Qu’on ne se méprenne pas : la tramontane n’y est pour rien. Le terme nous vient d’abord de l’italien "transmontana" indiquant le Nord, l’étoile polaire, tout ce qui est au-delà des Alpes, au-delà des monts ("trans montes") avant de désigner le vent. Depuis le début du XIVème siècle (3), cette "émigrée" au nom pour le moins générique, peut et a le droit de souffler... le Languedoc reste une terre d'accueil ! En Arles, sur la table d’orientation de la place de la Major, le mistral et les tramontanes couvrent 68° (du NW au NNE). A partir d’une ligne Montpellier, Sète, admettons une tramontane "vraie" venue des Cévennes, voisine du mistral et qui occuperait un angle dont le sommet serait Agde avec le second côté ouvrant jusqu’à Saint-Pons... même s’il m’en coûte parce qu’à Colombières, non loin du confluent de l’Orb et du Jaur, Jean-Claude Carrière ne cite pas la tramontane : "Le pays est... froid l’hiver à cause du vent du Nord qui descend en sifflant du massif... " (4).
A Fleury aussi, nous nous sommes laissés aller à dire "vent du Nord" pour tout souffle venant de l’intérieur des terres. Et cette paresse de l’esprit a relégué le pauvre Cers avec ces masses d’air attirées par une dépression en mer, déniant ainsi l'identité et la nature profonde du maître vent.
Pour aller plus loin, je dirai même que Narbonne est à blâmer en premier ! A-t-elle défendu, en effet, le statut à part, sinon supérieur, de "son vent", le Cers ? Qu’on me dise si Narbo Martius en a appelé aux Romains qui, héritiers des Grecs, ont nommé "cercius" (5) (6) deux souffles majeurs du Golfe du Lion ? Qu’on me dise si l’Histoire situe bien un mont Saint-Cyr (7), entre Ouveillan et Sallèles, où fut édifié, en 14, au nom de l'empereur Auguste, le temple dédié au dieu Cercius ?
(à suivre).
(1) Il serait intéressant d’analyser la manière, la mutation psychologique qui transforme les provinciaux promus aux affaires nationales en jacobins purs et durs... peut-être une conséquence du scrutin majoritaire...

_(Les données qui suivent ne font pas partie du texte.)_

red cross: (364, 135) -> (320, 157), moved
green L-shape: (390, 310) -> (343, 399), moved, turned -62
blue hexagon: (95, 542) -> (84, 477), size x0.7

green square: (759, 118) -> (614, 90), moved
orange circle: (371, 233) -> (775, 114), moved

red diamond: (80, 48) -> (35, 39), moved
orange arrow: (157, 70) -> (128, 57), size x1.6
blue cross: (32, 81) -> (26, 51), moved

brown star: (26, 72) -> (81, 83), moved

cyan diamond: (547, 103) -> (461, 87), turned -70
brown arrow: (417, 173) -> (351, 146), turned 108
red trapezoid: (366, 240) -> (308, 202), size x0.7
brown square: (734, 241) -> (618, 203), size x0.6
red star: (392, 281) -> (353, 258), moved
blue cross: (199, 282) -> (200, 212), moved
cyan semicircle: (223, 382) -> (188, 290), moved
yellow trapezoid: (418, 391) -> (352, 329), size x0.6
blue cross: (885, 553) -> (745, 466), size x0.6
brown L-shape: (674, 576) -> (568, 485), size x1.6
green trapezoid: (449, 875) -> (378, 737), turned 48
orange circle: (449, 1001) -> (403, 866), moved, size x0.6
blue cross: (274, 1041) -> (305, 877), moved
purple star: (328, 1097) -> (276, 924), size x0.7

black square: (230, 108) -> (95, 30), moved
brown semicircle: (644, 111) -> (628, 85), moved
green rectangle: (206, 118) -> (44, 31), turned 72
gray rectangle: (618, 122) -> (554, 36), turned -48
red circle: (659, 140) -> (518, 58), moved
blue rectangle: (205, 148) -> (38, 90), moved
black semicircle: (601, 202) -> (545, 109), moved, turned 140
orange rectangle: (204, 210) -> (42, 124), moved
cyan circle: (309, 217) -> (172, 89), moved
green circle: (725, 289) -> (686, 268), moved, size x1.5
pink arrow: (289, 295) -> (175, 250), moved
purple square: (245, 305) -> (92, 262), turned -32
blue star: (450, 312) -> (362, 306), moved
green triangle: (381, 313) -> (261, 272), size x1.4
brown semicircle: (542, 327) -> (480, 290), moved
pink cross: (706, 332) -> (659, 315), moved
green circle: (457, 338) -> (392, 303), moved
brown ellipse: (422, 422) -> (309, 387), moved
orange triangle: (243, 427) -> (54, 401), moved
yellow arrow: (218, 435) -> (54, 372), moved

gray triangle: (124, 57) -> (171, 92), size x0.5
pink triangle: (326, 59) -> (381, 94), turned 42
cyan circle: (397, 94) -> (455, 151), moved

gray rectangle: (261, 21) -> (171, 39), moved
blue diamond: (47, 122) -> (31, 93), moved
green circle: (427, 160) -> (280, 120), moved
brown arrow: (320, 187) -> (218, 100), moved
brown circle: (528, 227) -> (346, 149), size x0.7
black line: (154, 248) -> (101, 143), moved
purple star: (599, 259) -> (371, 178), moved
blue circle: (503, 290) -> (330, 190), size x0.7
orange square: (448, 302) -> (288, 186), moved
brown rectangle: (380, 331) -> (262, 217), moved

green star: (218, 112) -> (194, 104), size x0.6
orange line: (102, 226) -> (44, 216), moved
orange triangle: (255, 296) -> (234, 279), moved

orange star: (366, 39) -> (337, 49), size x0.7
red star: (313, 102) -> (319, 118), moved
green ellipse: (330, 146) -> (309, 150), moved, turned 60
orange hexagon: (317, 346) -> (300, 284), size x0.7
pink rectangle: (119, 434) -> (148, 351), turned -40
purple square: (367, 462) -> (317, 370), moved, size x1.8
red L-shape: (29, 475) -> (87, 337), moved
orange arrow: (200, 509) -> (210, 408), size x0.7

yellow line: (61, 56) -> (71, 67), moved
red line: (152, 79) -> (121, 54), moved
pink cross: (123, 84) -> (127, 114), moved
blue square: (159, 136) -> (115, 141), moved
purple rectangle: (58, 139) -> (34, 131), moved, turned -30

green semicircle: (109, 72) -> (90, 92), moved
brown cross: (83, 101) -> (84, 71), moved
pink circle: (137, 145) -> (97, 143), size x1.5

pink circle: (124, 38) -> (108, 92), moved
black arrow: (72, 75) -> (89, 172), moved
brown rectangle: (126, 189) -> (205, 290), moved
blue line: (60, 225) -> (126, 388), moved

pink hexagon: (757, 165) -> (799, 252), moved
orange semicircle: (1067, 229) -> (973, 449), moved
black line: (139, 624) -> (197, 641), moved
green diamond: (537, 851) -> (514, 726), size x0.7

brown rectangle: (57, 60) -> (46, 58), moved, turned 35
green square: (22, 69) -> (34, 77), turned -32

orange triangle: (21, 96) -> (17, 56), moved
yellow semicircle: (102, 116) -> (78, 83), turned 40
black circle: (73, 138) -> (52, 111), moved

(2) Paris parle de « Sudiste » pour les États-Unis et la guerre de Sécession. Concernant le pré-carré hexagonal, si le Sud-Est pour « La Côte », « Le Midi », et le Sud-Ouest sont cités, le Sud n’existe pas. Ne parlons pas du Cers !
(3) Le Robert 1, à l’entrée "tramontane" (début XIVème) : vent du nord sur la côte méditerranéenne ou vent qui vient d’au-delà des montagnes (Alpes, Pyrénées).
(4) Le vin bourru (2000). Très beau livre !
(5) D’après l’excellent site etymologie occitane.fr, l’occitan ancien "cers" remonterait au grec « kirkios » tandis que l’espagnol "cierzo" vient directement du latin "cersius" « avec un "e" bref attesté chez Caton ».
(6) D’après Pline le Jeune « C'est le vent le plus célèbre de la Narbonnaise ; il ne cède à aucun autre en violence ».
(7) Geoportail y situe un ancien phare d'aviation (Aéropostale, années 20).
Photo : Pins de Barral en automne. 1963. François Dedieu.